% Filename: lazylist.tex
% Author: Alan Jeffrey
% Last modified: 11 May 1990
% Modified: 24 July 2003 by Robin Fairbairns, for file name changes
% and use with LaTeX 2e
%
% Copyright (c) 1990 Alan Jeffrey. Permission is granted to Tugboat
% to publish any or all of this.
%
% A keyboard check:
%
% @ # $ % ^ & * ~ at hash dollar percent caret ampersand asterisk tilde
% : ; , . colon semicolon comma period
% ? ! question-mark exclamation-mark
% " ' ` double-quote apostrophe back-quote
% ( ) { } [ ] parentheses braces square-brackets
% - + = / \ minus plus equals forward-slash backslash
% _ | < > underscore vertical-bar less-than greater-than
%
\documentclass{ltugboat}
\usepackage{lazylist}
% This document defines a whole load of extra commands, some of which
% over-ride how LaTeX normally lays things out. For example, ~ is
% redefined to give a hairspace in math mode. This whole document
% should probably be put in a group to stop it getting in the way
% of other articles' macros.
\title{Lists in \TeX's Mouth}
\author{Alan Jeffrey}
\address{Programming Research Group\\
Oxford University\\
11 Keble Road\\
Oxford OX1 3QD}
\netaddress{Alan.Jeffrey@uk.ac.oxford.prg}
\makeatletter
% The mathcodes for the letters A, ..., Z, a, ..., z are changed to
% generate text italic rather than math italic by default. This makes
% multi-letter names look neater.
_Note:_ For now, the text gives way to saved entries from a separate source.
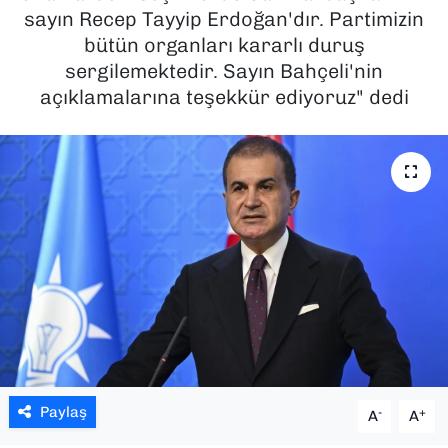
sayın Recep Tayyip Erdoğan'dır. Partimizin
SAĞLIK
bütün organları kararlı duruş
sergilemektedir. Sayın Bahçeli'nin
SPOR
açıklamalarına teşekkür ediyoruz" dedi
TEKNOLOJİ
YAŞAM
YEREL YÖNETİMLER
Paylaş
-
+
A
A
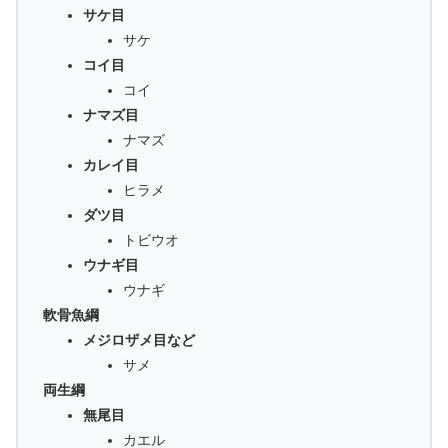
サケ目
サケ
コイ目
コイ
ナマズ目
ナマズ
カレイ目
ヒラメ
ダツ目
トビウオ
ウナギ目
ウナギ
軟骨魚綱
メジロザメ目など
サメ
両生綱
無尾目
カエル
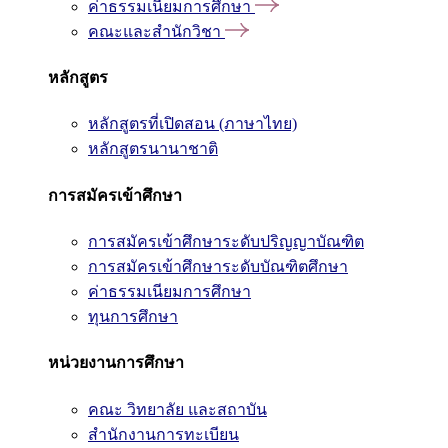
ค่าธรรมเนียมการศึกษา
คณะและสำนักวิชา
หลักสูตร
หลักสูตรที่เปิดสอน (ภาษาไทย)
หลักสูตรนานาชาติ
การสมัครเข้าศึกษา
การสมัครเข้าศึกษาระดับปริญญาบัณฑิต
การสมัครเข้าศึกษาระดับบัณฑิตศึกษา
ค่าธรรมเนียมการศึกษา
ทุนการศึกษา
หน่วยงานการศึกษา
คณะ วิทยาลัย และสถาบัน
สำนักงานการทะเบียน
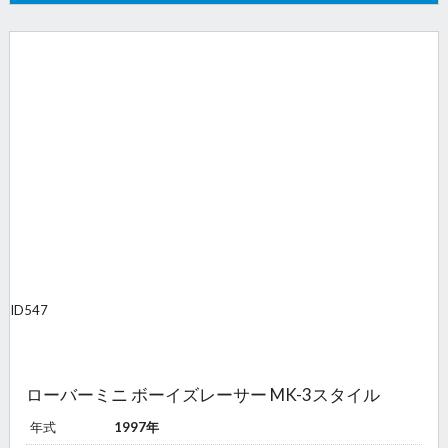
ID
547
ローバーミニ ボーイズレーサー MK-3スタイル
年式
1997年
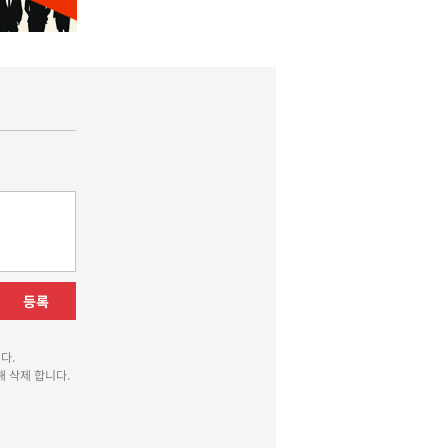
등록
다.
 삭제 합니다.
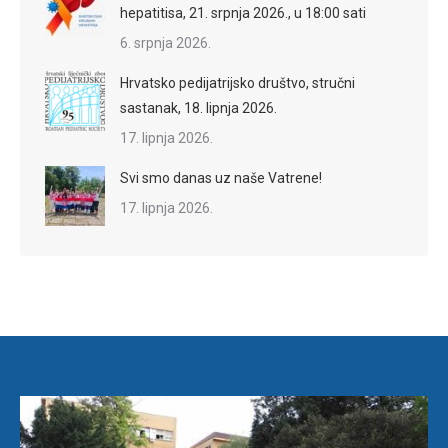
hepatitisa, 21. srpnja 2026., u 18:00 sati
6. srpnja 2026.
Hrvatsko pedijatrijsko društvo, stručni
sastanak, 18. lipnja 2026.
17. lipnja 2026.
Svi smo danas uz naše Vatrene!
17. lipnja 2026.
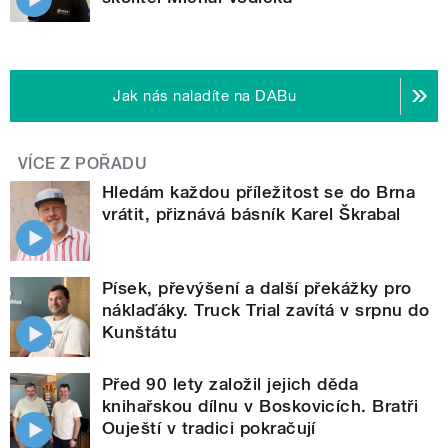
Jak nás naladíte na DABu
VÍCE Z POŘADU
Hledám každou příležitost se do Brna
vrátit, přiznává básník Karel Škrabal
Písek, převýšení a další překážky pro
náklaďáky. Truck Trial zavítá v srpnu do
Kunštátu
Před 90 lety založil jejich děda
knihařskou dílnu v Boskovicích. Bratři
Ouještí v tradici pokračují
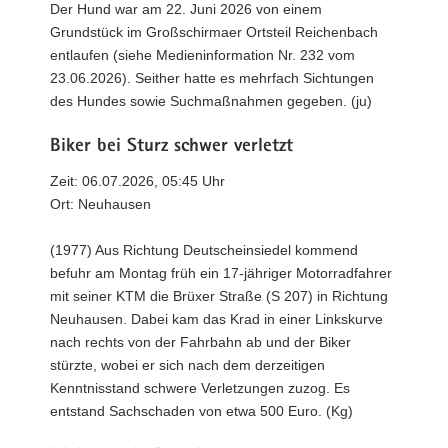
Der Hund war am 22. Juni 2026 von einem
Grundstück im Großschirmaer Ortsteil Reichenbach
entlaufen (siehe Medieninformation Nr. 232 vom
23.06.2026). Seither hatte es mehrfach Sichtungen
des Hundes sowie Suchmaßnahmen gegeben. (ju)
Biker bei Sturz schwer verletzt
Zeit: 06.07.2026, 05:45 Uhr
Ort: Neuhausen
(1977) Aus Richtung Deutscheinsiedel kommend
befuhr am Montag früh ein 17-jähriger Motorradfahrer
mit seiner KTM die Brüxer Straße (S 207) in Richtung
Neuhausen. Dabei kam das Krad in einer Linkskurve
nach rechts von der Fahrbahn ab und der Biker
stürzte, wobei er sich nach dem derzeitigen
Kenntnisstand schwere Verletzungen zuzog. Es
entstand Sachschaden von etwa 500 Euro. (Kg)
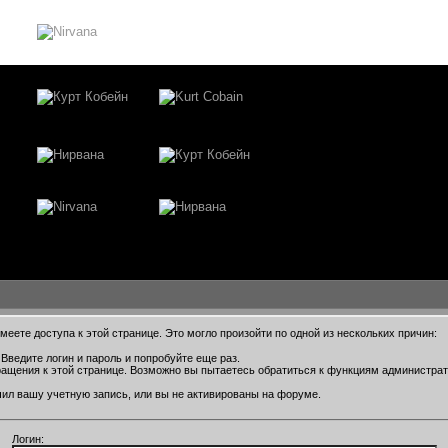
еете доступа к этой странице. Это могло произойти по одной из нескольких причин:
Введите логин и пароль и попробуйте еще раз.
ращения к этой странице. Возможно вы пытаетесь обратиться к функциям администра
ил вашу учетную запись, или вы не активированы на форуме.
Логин:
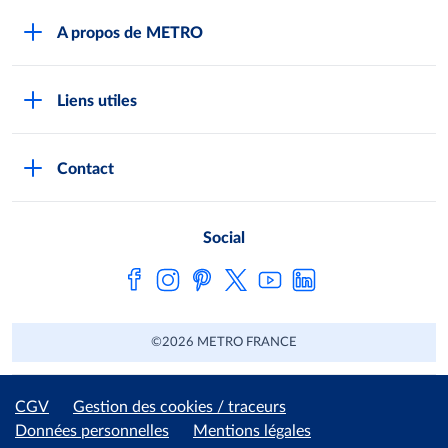
A propos de METRO
Espace presse
Liens utiles
Recrutement
Horaires d'ouverture des Halles METRO
Devenir client
Contact
FAQ Clients
Notre démarche RSE
Indicateurs Egalim
Nos producteurs locaux
Social
Loi de finances
Satisfaction client
Fiches de données de sécurité
Metro AG
©2026 METRO FRANCE
CGV
Gestion des cookies / traceurs
Données personnelles
Mentions légales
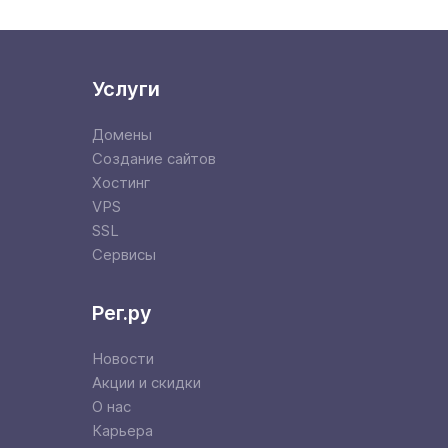
Услуги
Домены
Создание сайтов
Хостинг
VPS
SSL
Сервисы
Рег.ру
Новости
Акции и скидки
О нас
Карьера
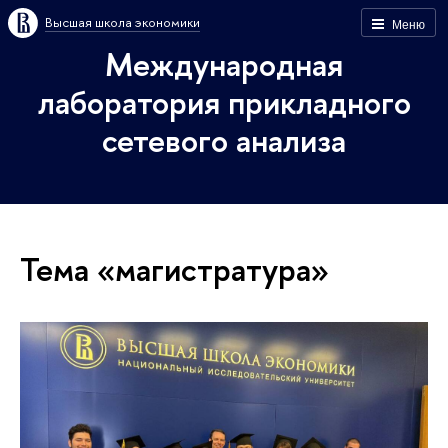
Высшая школа экономики
Меню
Международная
лаборатория прикладного
сетевого анализа
Тема «магистратура»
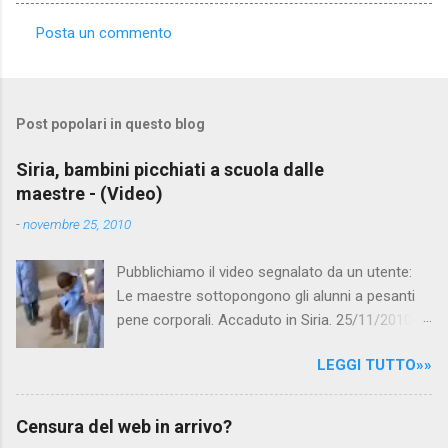
Posta un commento
C
o
m
Post popolari in questo blog
m
e
Siria, bambini picchiati a scuola dalle
maestre - (Video)
n
t
-
novembre 25, 2010
i
Pubblichiamo il video segnalato da un utente:
Le maestre sottopongono gli alunni a pesanti
pene corporali. Accaduto in Siria. 25/11/2010
questa mattina il celebre programma TV di
LEGGI TUTTO»»
Canale 5 "Forum" si è interessato al caso,
interpellando prontamente l'ambasciata siriana,
per fare luce sulla vicenda: è emerso che il
Censura del web in arrivo?
filmato, di cui le autorità siriane erano a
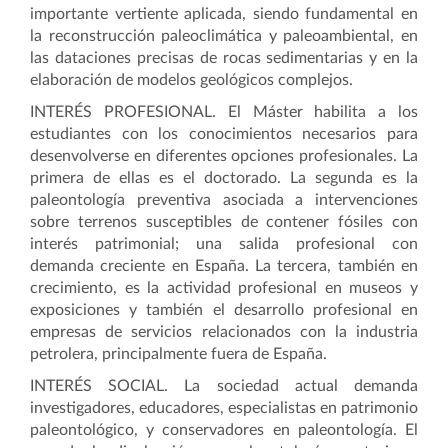
importante vertiente aplicada, siendo fundamental en
la reconstrucción paleoclimática y paleoambiental, en
las dataciones precisas de rocas sedimentarias y en la
elaboración de modelos geológicos complejos.
INTERÉS PROFESIONAL
. El Máster habilita a los
estudiantes con los conocimientos necesarios para
desenvolverse en diferentes opciones profesionales. La
primera de ellas es el doctorado. La segunda es la
paleontología preventiva asociada a intervenciones
sobre terrenos susceptibles de contener fósiles con
interés patrimonial; una salida profesional con
demanda creciente en España. La tercera, también en
crecimiento, es la actividad profesional en museos y
exposiciones y también el desarrollo profesional en
empresas de servicios relacionados con la industria
petrolera, principalmente fuera de España.
INTERÉS SOCIAL
. La sociedad actual demanda
investigadores, educadores, especialistas en patrimonio
paleontológico, y conservadores en paleontología. El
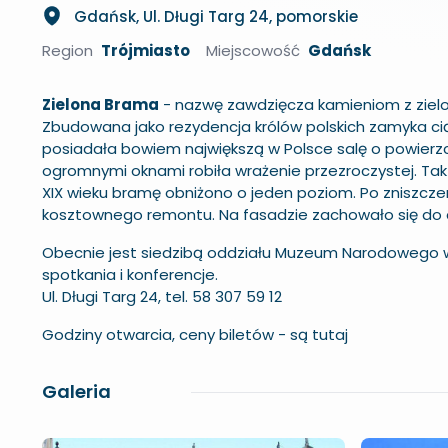
Gdańsk, Ul. Długi Targ 24, pomorskie
Region
Trójmiasto
Miejscowość
Gdańsk
Zielona Brama
- nazwę zawdzięcza kamieniom z ziel
Zbudowana jako rezydencja królów polskich zamyka ci
posiadała bowiem największą w Polsce salę o powierzc
ogromnymi oknami robiła wrażenie przezroczystej. Tak s
XIX wieku bramę obniżono o jeden poziom. Po zniszczen
kosztownego remontu. Na fasadzie zachowało się do dziś
Obecnie jest siedzibą oddziału Muzeum Narodowego 
spotkania i konferencje.
Ul. Długi Targ 24, tel. 58 307 59 12
Godziny otwarcia, ceny biletów -
są tutaj
Galeria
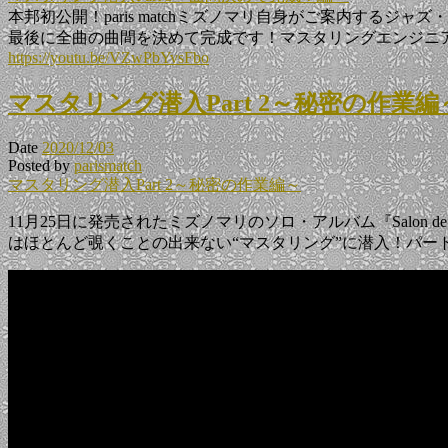
本邦初公開！paris matchミズノマリ自身がご案内するジ
最後に全曲の曲間を決めて完成です！マスタリングエンジニ
https://youtu.be/VZwPbYvsFbo
マスタリング潜入Part 2～秘密の作業編
Date
2020/12/03
Posted by
parismatch
マスタリング潜入Part 2～秘密の作業編～
11月25日に発売されたミズノマリのソロ・アルバム『Salon de M
はほとんど覗くことの出来ない“マスタリング”に潜入！パー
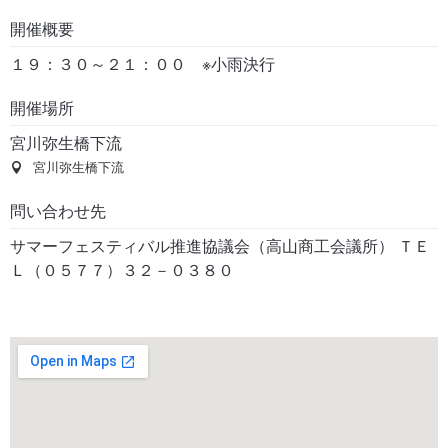
開催概要
１９：３０～２１：００ ※小雨決行
開催場所
宮川弥生橋下流
宮川弥生橋下流
問い合わせ先
サマーフェスティバル推進協議会（高山商工会議所） ＴＥ
Ｌ（０５７７）３２－０３８０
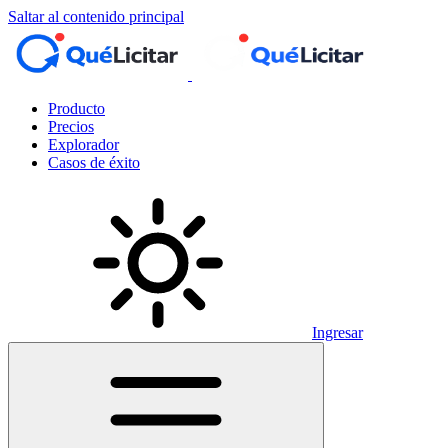
Saltar al contenido principal
Producto
Precios
Explorador
Casos de éxito
Ingresar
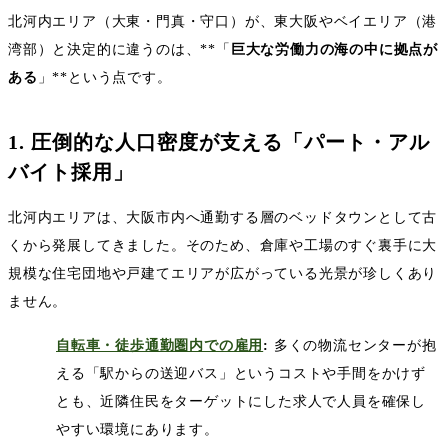
北河内エリア（大東・門真・守口）が、東大阪やベイエリア（港
湾部）と決定的に違うのは、
**
「
巨大な労働力の海の中に拠点が
ある
」
**
という点です。
1.
圧倒的な人口密度が支える「パート・アル
バイト採用」
北河内エリアは、大阪市内へ通勤する層のベッドタウンとして古
くから発展してきました。そのため、倉庫や工場のすぐ裏手に大
規模な住宅団地や戸建てエリアが広がっている光景が珍しくあり
ません。
自転車・徒歩通勤圏内での雇用
:
多くの物流センターが抱
える「駅からの送迎バス」というコストや手間をかけず
とも、近隣住民をターゲットにした求人で人員を確保し
やすい環境にあります。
The mathcode for character 'c'
% is set to "7000 (variable family) + "400 (text italic) + c.
%
% This neat bit of code is due to Mike Spivey.
%
% \def\@setmcodes#1#2#3{{\count0=#1 \count1=#3
% \loop \global\mathcode\count0=\count1 \ifnum \count0<#2
% \advance\count0 by1 \advance\count1 by1 \repeat}}
%
% \@setmcodes{`A}{`Z}{"7441}
% \@setmcodes{`a}{`z}{"7461}
% however, for all its neatness, the code doesn't actually work in 2e;
% the following looks even neater (if you don't consider what goes on
% behind the scenes), and does the specified job
\DeclareSymbolFont{letters} {OT1}{cmr} {m}{it}
\def\Number#1{\csname Number-#1\endcsname}
\def\Label#1{\csname Label-#1\endcsname}
\newcount\Lastnum
\def\Forward#1%
{\global\advance\Lastnum by 1
\csnameafter\xdef{Number-#1}%
{\the\Lastnum}%
\csnameafter\xdef{Label-\the\Lastnum}%
{\@currentlabel}}
\def\csnameafter#1#2%
{\expandafter#1\csname#2\endcsname}
\def\Bylist#1%
{\Map\Label
{\Insertsort\Lessthan
{\Map\Number{#1}}}}
\def\By{\Show\Bylist}
\let\bindspace=~
\def~{\ifmmode \, \else \bindspace \fi}
\def\start#1{\lefteqn{#1}\quad\\}
\def\nil{[\,\,]}
\newtheorem{fact}{Fact}
\def\thefact{\@roman\c@fact}
\def\cstok#1{\leavevmode\thinspace\hbox{\vrule\vtop{\vbox{\hrule\kern1pt
\hbox{\vphantom{\tt/}\thinspace{\tt#1}\thinspace}}%
\kern1pt\hrule}\vrule}\thinspace}
\begingroup \catcode `|=0 \catcode `[= 1
\catcode`]=2 \catcode `\{=12 \catcode `\}=12
\catcode`\\=12 |gdef|@xTeXcode#1\end{TeXcode}[#1|end[TeXcode]]
|endgroup
\def\TeXcode
{\@verbatim \smallskip\hrule\medskip \frenchspacing\@vobeyspaces \@xTeXcode}
\def\endTeXcode
{\medskip\hrule\smallskip\endtrivlist}
\makeatother
\begin{document}
\maketitle
\section{Why lists?}
Originally, I wanted lists in \TeX\ for
a paper I was writing which contained a lot of facts.
\begin{fact}
\Forward{Fac-cows}
Cows have four legs.
\end{fact}
\begin{fact}
\Forward{Fac-people}
People have two legs.
\end{fact}
\begin{fact}
\Forward{Fac-yawn}
Lots of facts in a row can be dull.
\end{fact}
These are generated with commands like
\begin{verbatim}
\begin{fact}
\Forward{Fac-yawn}
Lots of facts in a row can be dull.
\end{fact}
\end{verbatim}
I can then refer to these facts by saying
\begin{verbatim}
\By[Fac-yawn,Fac-cows,Fac-people]
\end{verbatim}
to get
\By[Fac-yawn,Fac-cows,Fac-people].
And as if by magic, the facts come out sorted, rather than in
the jumbled order I typed them. This is very useful, as I can
reorganize my document to my heart's content, and not have to worry
about getting my facts straight.
Originally I tried programming this sorting routine in \TeX's
list macros, from Appendix~D of \TB, but I soon ran into trouble.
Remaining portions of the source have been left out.